Well Im not sure that you can page flip in those modes. They take up a lot of memory in themselves so there may not be any extra room in the VRAM for page flipping. You can use double buffering, but don't use memcpy. It only uses bytes on most compilers and this is slow in hi-res hi-color modes.
Here is a 32-bit memcpy written in MASM source:
size is specified in bytes not DWORDS. I could write another one that is specified in DWORDs but converting from bytes to DWORDS is trivial and it makes the function easier to use to specify the length in bytes.
This uses the ARG directive which might be slower - you don't have to use the ARG directive just make sure you know where on the stack each parameter is.
Code:
memcpy32 proc
ARG source:DWORD,dest:DWORD,size:DWORD
push bp
mov bp,sp ;must do this
push ds ;preserve ds
push edi ;preserve edi
push esi ;preserve esi
cld ;set direction flag
lds esi,[source] ;load full pointer source into DS:ESI
les edi,[dest] ;load full pointer dest into ES:EDI
mov ecx,[size] ;load size in ecx
shr ecx,2 ;convert to DWORDs
rep movsd ;do the copy operation
pop esi ;restore esi
pop edi ;restore edi
pop ds ;restore ds
pop bp ;restore bp
ret ;return to caller
memcpy32 endp
If this does not work, PM me on the board because I have one that does.

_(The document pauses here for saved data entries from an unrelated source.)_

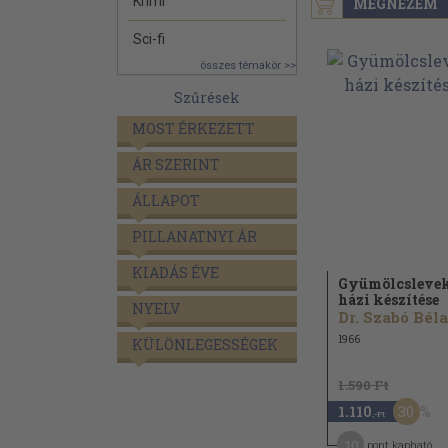
Krimi
MEGNÉZEM
Sci-fi
összes témakör >>
Szűrések
MOST ÉRKEZETT
ÁR SZERINT
ÁLLAPOT
PILLANATNYI ÁR
KIADÁS ÉVE
Gyümölcsleve
házi készítése
NYELV
Dr. Szabó Béla
1966
KÜLÖNLEGESSÉGEK
1.590 Ft
30
1.110
,-Ft
10
pont kapható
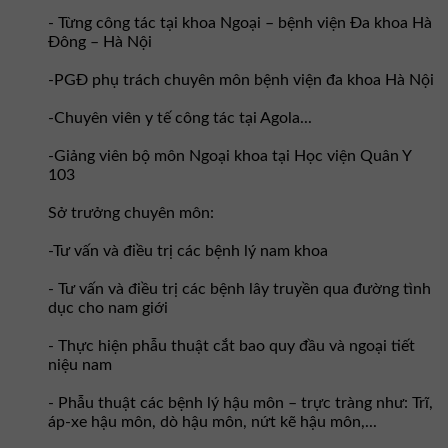
- Từng công tác tại khoa Ngoại – bệnh viện Đa khoa Hà
Đông – Hà Nội
-PGĐ phụ trách chuyên môn bệnh viện đa khoa Hà Nội
-Chuyên viên y tế công tác tại Agola...
-Giảng viên bộ môn Ngoại khoa tại Học viện Quân Y
103
Sở trưởng chuyên môn:
-Tư vấn và điều trị các bệnh lý nam khoa
- Tư vấn và điều trị các bệnh lây truyền qua đường tình
dục cho nam giới
- Thực hiện phẫu thuật cắt bao quy đầu và ngoại tiết
niệu nam
- Phẫu thuật các bệnh lý hậu môn – trực tràng như: Trĩ,
áp-xe hậu môn, dò hậu môn, nứt kẽ hậu môn,...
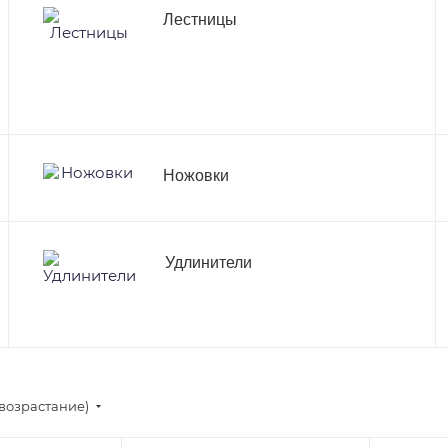
Лестницы
Ножовки
Удлинители
возрастание)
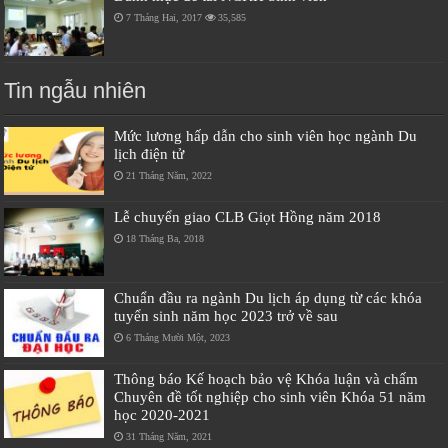
7 Tháng Hai, 2017
35,585
Tin ngẫu nhiên
Mức lương hấp dẫn cho sinh viên học ngành Du
lịch điện tử
21 Tháng Năm, 2022
Lễ chuyển giao CLB Giọt Hồng năm 2018
18 Tháng Ba, 2018
Chuẩn đầu ra ngành Du lịch áp dụng từ các khóa
tuyển sinh năm học 2023 trở về sau
6 Tháng Mười Một, 2023
Thông báo Kế hoạch bảo vệ Khóa luận và chấm
Chuyên đề tốt nghiệp cho sinh viên Khóa 51 năm
học 2020-2021
31 Tháng Năm, 2021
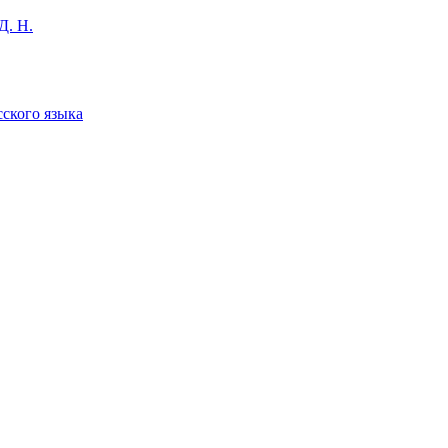
Д. Н.
сского языка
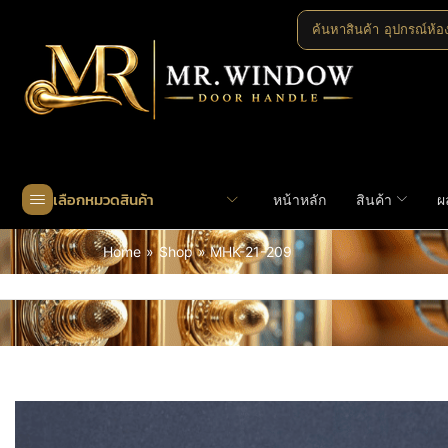
ค้นหาสินค้า
อุปกรณ์ห้อ
เลือกหมวดสินค้า
หน้าหลัก
สินค้า
ผ
Home
»
Shop
»
MHK-21-209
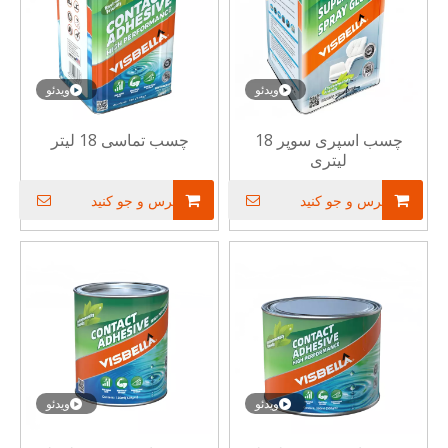
ویدئو
ویدئو
چسب اسپری سوپر 18
چسب تماسی 18 لیتر
لیتری
پرس و جو کنید
پرس و جو کنید
ویدئو
ویدئو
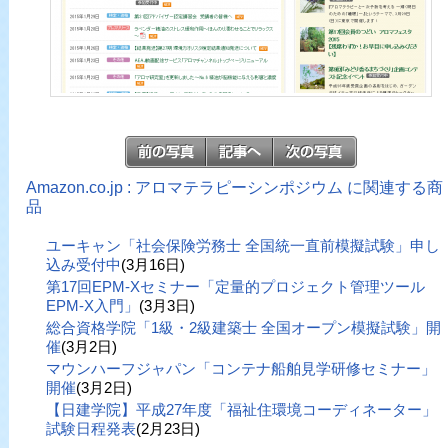
Amazon.co.jp : アロマテラピーシンポジウム に関連する商
品
ユーキャン「社会保険労務士 全国統一直前模擬試験」申し
込み受付中
(3月16日)
第17回EPM-Xセミナー「定量的プロジェクト管理ツール
EPM-X入門」
(3月3日)
総合資格学院「1級・2級建築士 全国オープン模擬試験」開
催
(3月2日)
マウンハーフジャパン「コンテナ船舶見学研修セミナー」
開催
(3月2日)
【日建学院】平成27年度「福祉住環境コーディネーター」
試験日程発表
(2月23日)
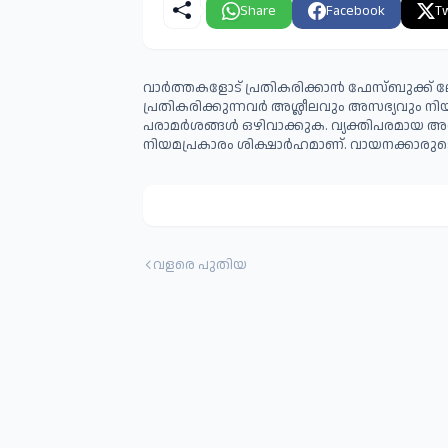
Share
Facebook
Tw
വാർത്തകളോട് പ്രതികരിക്കാൻ ഫേസ്ബുക്ക് ലോ
പ്രതികരിക്കുന്നവര്‍ അശ്ലീലവും അസഭ്യവും ന
പരാമര്‍ശങ്ങള്‍ ഒഴിവാക്കുക. വ്യക്തിപരമായ അ
നിയമപ്രകാരം ശിക്ഷാര്‍ഹമാണ്. വായനക്കാരുടെ
വളരെ പുതിയ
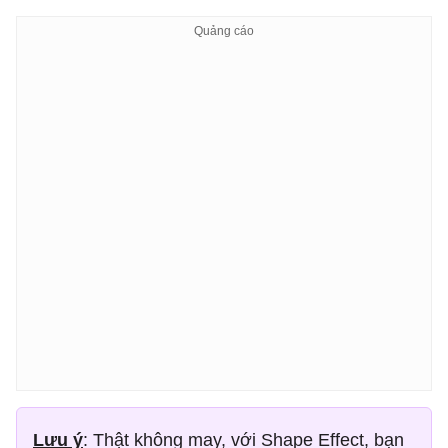
Lưu ý
: Thật không may, với Shape Effect, bạn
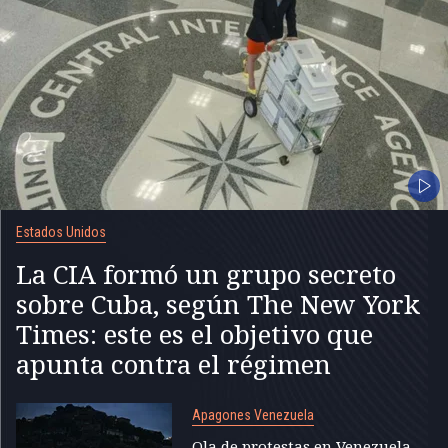
Estados Unidos
La CIA formó un grupo secreto
sobre Cuba, según The New York
Times: este es el objetivo que
apunta contra el régimen
Apagones Venezuela
Ola de protestas en Venezuela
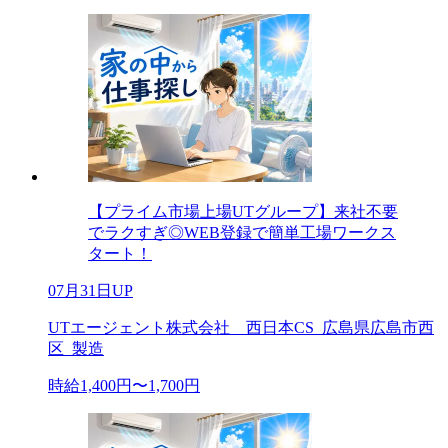
【プライム市場上場UTグループ】来社不要
でラクすぎ◎WEB登録で簡単工場ワークス
タート！
07月31日UP
UTエージェント株式会社 西日本CS_広島県広島市西
区_製造
時給1,400円〜1,700円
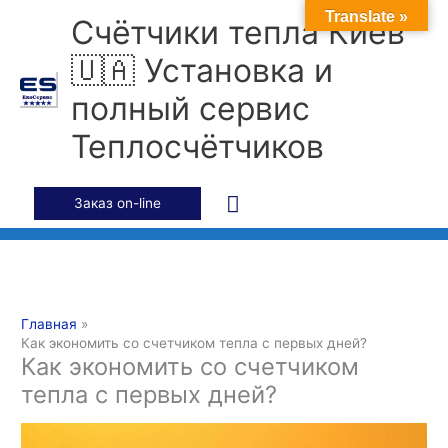
Перейти
Главное
Translate »
Счётчики тепла Киев
к
содержимому
меню
🇺🇦 Установка и
полный сервис
Теплосчётчиков
Заказ on-line
Главная
Как экономить со счетчиком тепла с первых дней?
Как экономить со счетчиком
тепла с первых дней?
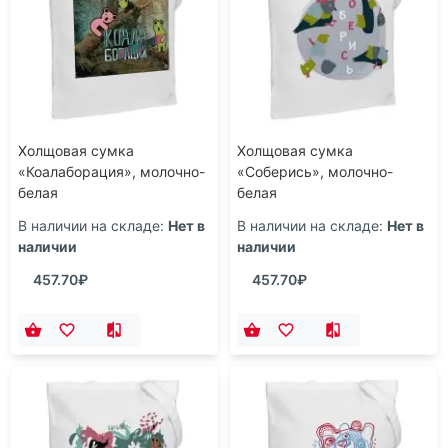
Холщовая сумка
Холщовая сумка
«Коалаборация», молочно-
«Соберись», молочно-
белая
белая
В наличии на складе:
Нет в
В наличии на складе:
Нет в
наличии
наличии
457.70₽
457.70₽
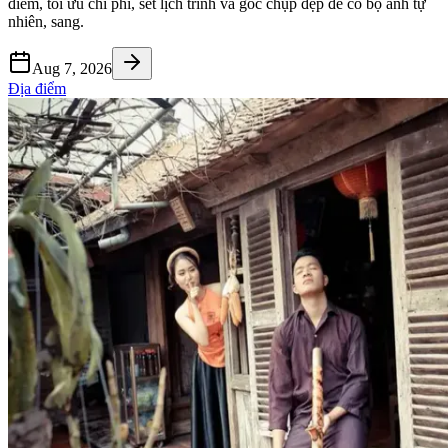
điểm, tối ưu chi phí, set lịch trình và góc chụp đẹp để có bộ ảnh tự
nhiên, sang.
Aug 7, 2026
Địa điểm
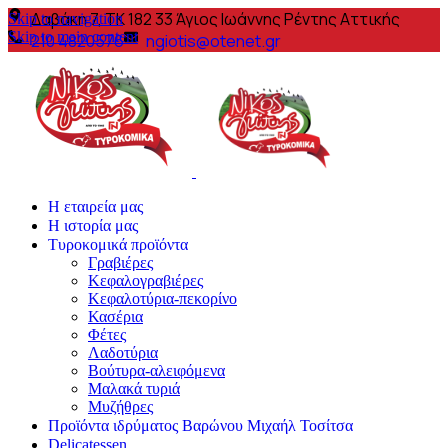
Δαβάκη 7, ΤΚ 182 33 Άγιος Ιωάννης Ρέντης Αττικής
Skip to navigation
Skip to main content
210 4820576
ngiotis@otenet.gr
Η εταιρεία μας
Η ιστορία μας
Τυροκομικά προϊόντα
Γραβιέρες
Κεφαλογραβιέρες
Κεφαλοτύρια-πεκορίνο
Κασέρια
Φέτες
Λαδοτύρια
Βούτυρα-αλειφόμενα
Μαλακά τυριά
Μυζήθρες
Προϊόντα ιδρύματος Βαρώνου Μιχαήλ Τοσίτσα
Delicatessen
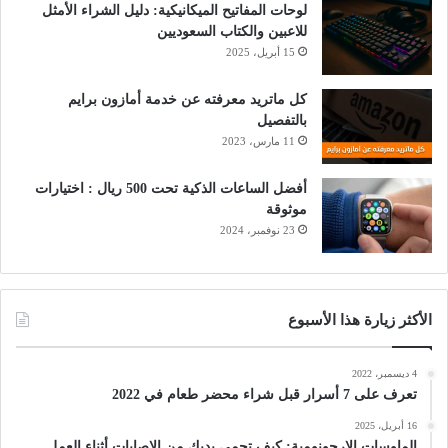
لوحات المفاتيح الميكانيكية: دليل الشراء الأمثل
للاعبين والكتاب السعوديين
15 أبريل، 2025
كل ماتريد معرفته عن خدمة أمازون برايم
بالتفصيل
11 مارس، 2023
أفضل الساعات الذكية تحت 500 ريال : اختيارات
موثوقة
23 نوفمبر، 2024
الأكثر زيارة هذا الأسبوع
4 ديسمبر، 2022
تعرف على 7 أسرار قبل شراء محضر طعام في 2022
16 أبريل، 2025
الماوسات الإرجونومية: كيف تحمي يديك من الإصابات أثناء العمل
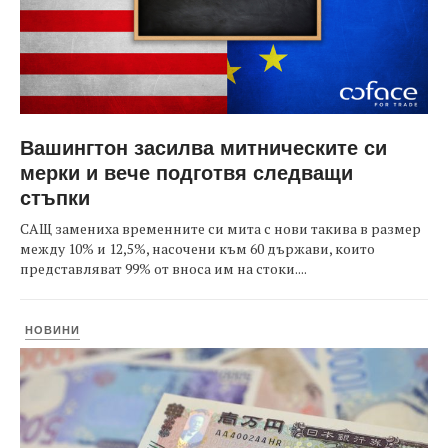
Вашингтон засилва митническите си
мерки и вече подготвя следващи
стъпки
САЩ замениха временните си мита с нови такива в размер
между 10% и 12,5%, насочени към 60 държави, които
представляват 99% от вноса им на стоки....
НОВИНИ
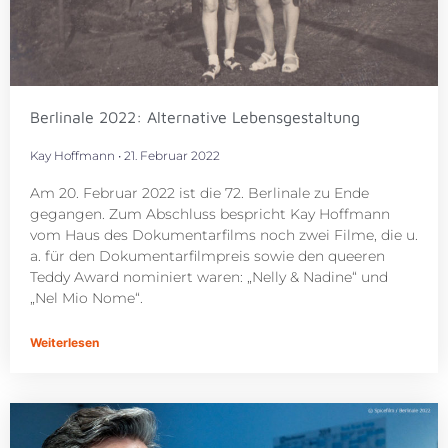
Berlinale 2022: Alternative Lebensgestaltung
Kay Hoffmann
21. Februar 2022
Am 20. Februar 2022 ist die 72. Berlinale zu Ende
gegangen. Zum Abschluss bespricht Kay Hoffmann
vom Haus des Dokumentarfilms noch zwei Filme, die u.
a. für den Dokumentarfilmpreis sowie den queeren
Teddy Award nominiert waren: „Nelly & Nadine“ und
„Nel Mio Nome“.
Weiterlesen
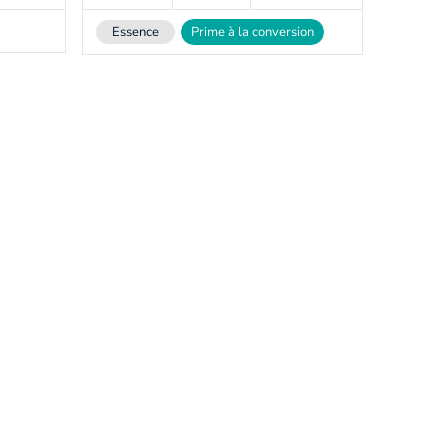
Essence
Prime à la conversion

I just wrote this off the top of my head here so I'm not guaranteeing there are no errors. But I don't want to frustrate you so if there are problems simply PM me and I will get you a copy that works.
This will copy extremely fast since the default data fetch for modern CPUs is 32-bits. I've used this and it works very well for full screen 16 and 32-bit memory copies and double buffering or back buffering. It's not as fast as page flipping but it's the next best thing to it.